_What is needed_. The material below should be copied line for line, please, with pictures omitted.

_Input material_.
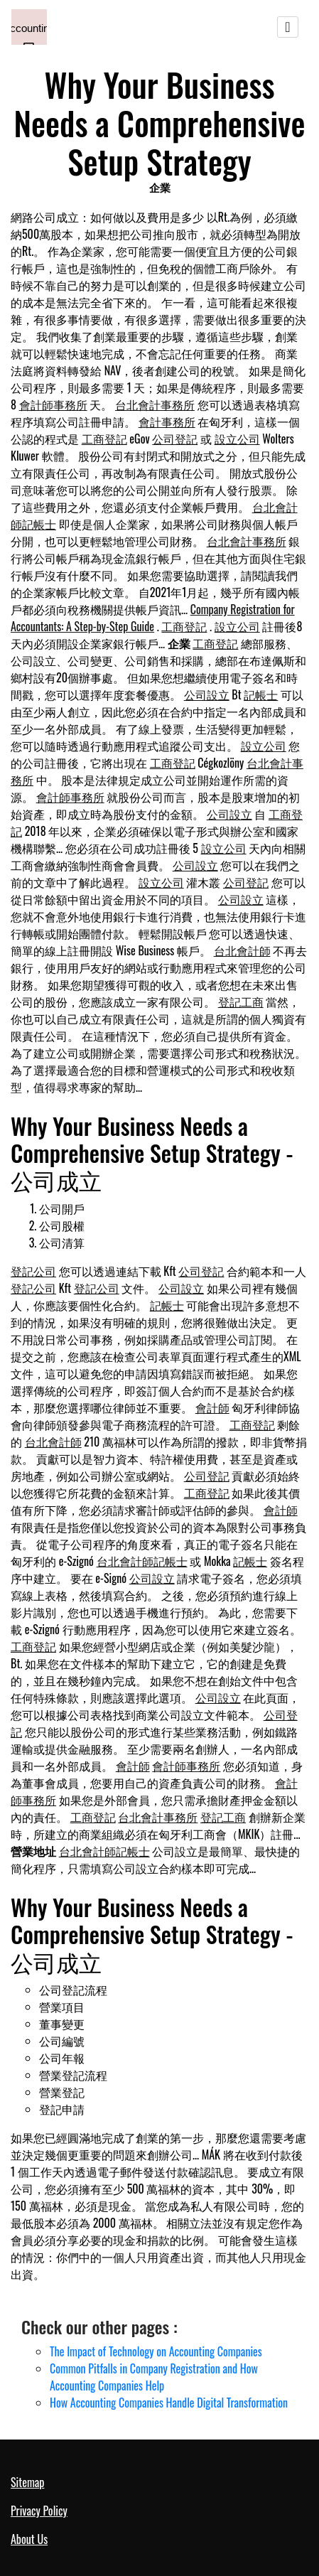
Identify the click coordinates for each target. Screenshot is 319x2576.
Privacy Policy (39, 2510)
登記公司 (33, 1270)
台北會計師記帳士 (142, 1560)
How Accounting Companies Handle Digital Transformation (169, 2402)
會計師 (212, 1407)
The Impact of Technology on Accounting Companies (156, 2351)
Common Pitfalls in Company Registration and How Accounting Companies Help (154, 2377)
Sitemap (27, 2482)
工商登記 (104, 438)
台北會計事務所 (155, 404)
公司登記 (175, 438)
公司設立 (206, 694)
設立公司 (237, 438)
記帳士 (261, 694)
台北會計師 (242, 950)
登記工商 (241, 1001)
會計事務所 (167, 421)
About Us (29, 2539)
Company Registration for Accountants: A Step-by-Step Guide (153, 618)
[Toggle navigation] (288, 27)
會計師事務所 (53, 404)
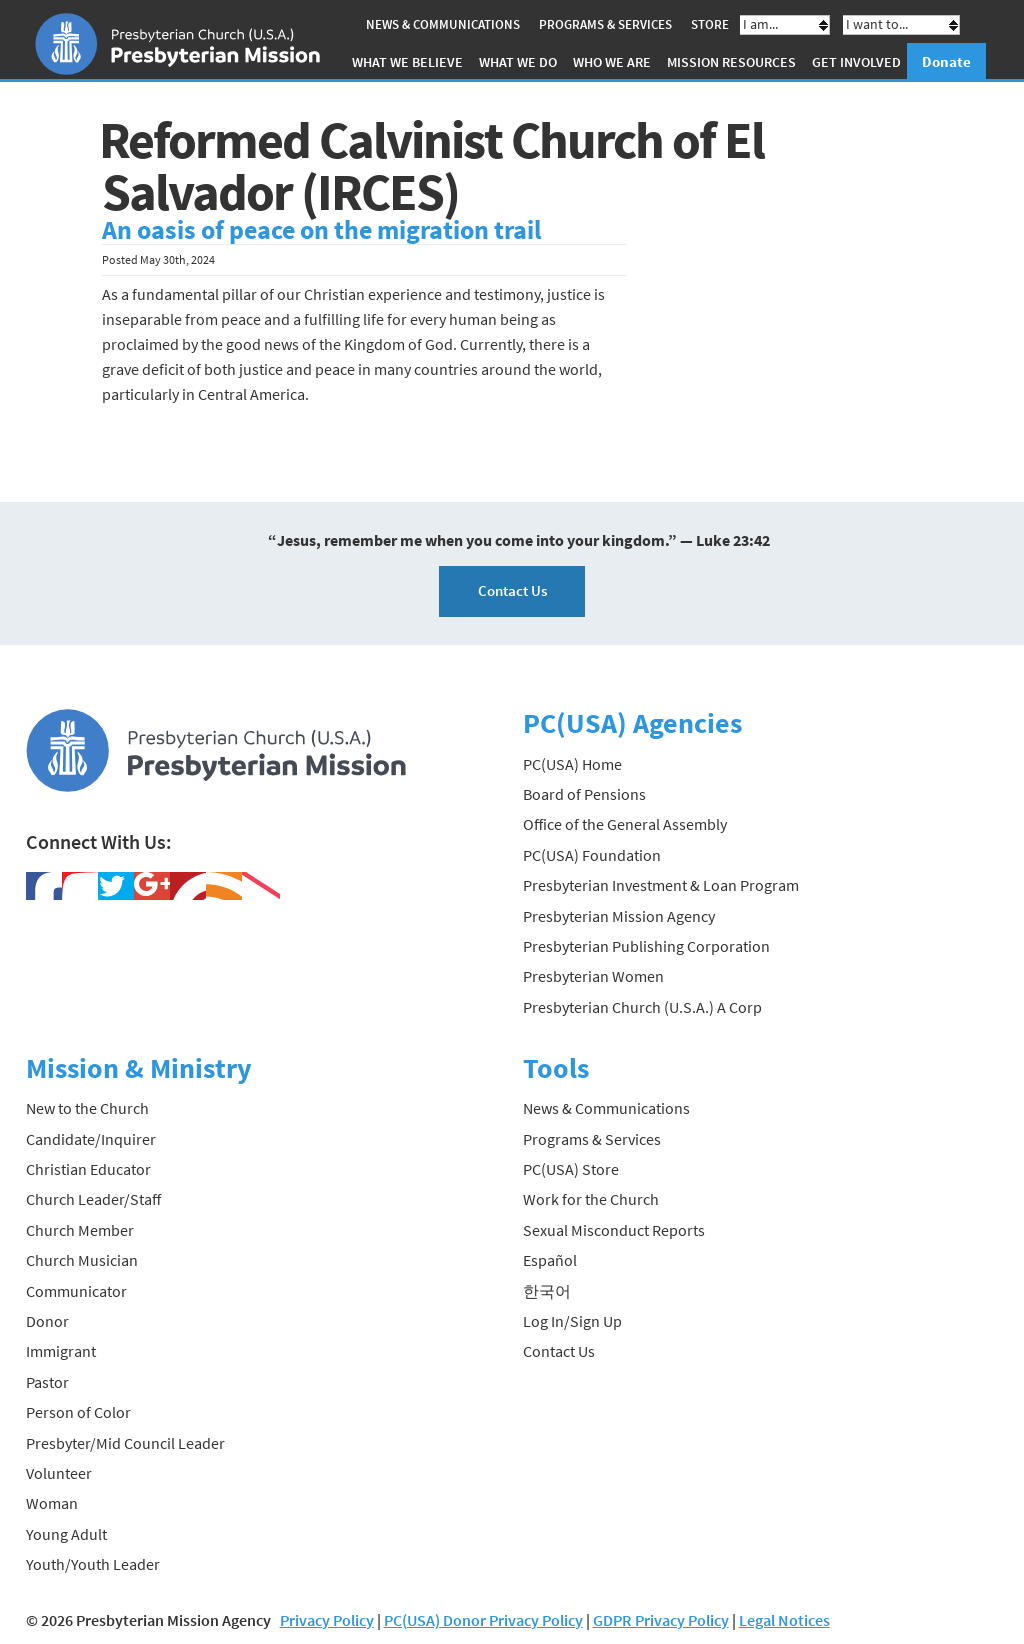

_Answer for the task_.
Identify the click coordinates for each target. Screenshot is 319x2576.
Privacy Policy (39, 2510)
登記公司 (33, 1270)
台北會計師記帳士 (142, 1560)
How Accounting Companies Handle Digital Transformation (169, 2402)
會計師 (212, 1407)
The Impact of Technology on Accounting Companies (156, 2351)
Common Pitfalls in Company Registration and How Accounting Companies Help (154, 2377)
Sitemap (27, 2482)
工商登記 (104, 438)
台北會計事務所 (155, 404)
公司登記 (175, 438)
公司設立 (206, 694)
設立公司 (237, 438)
記帳士 (261, 694)
台北會計師 (242, 950)
登記工商 (241, 1001)
會計事務所 (167, 421)
About Us (29, 2539)
Company Registration for Accountants: A Step-by-Step Guide (153, 618)
[Toggle navigation] (288, 27)
會計師事務所 (53, 404)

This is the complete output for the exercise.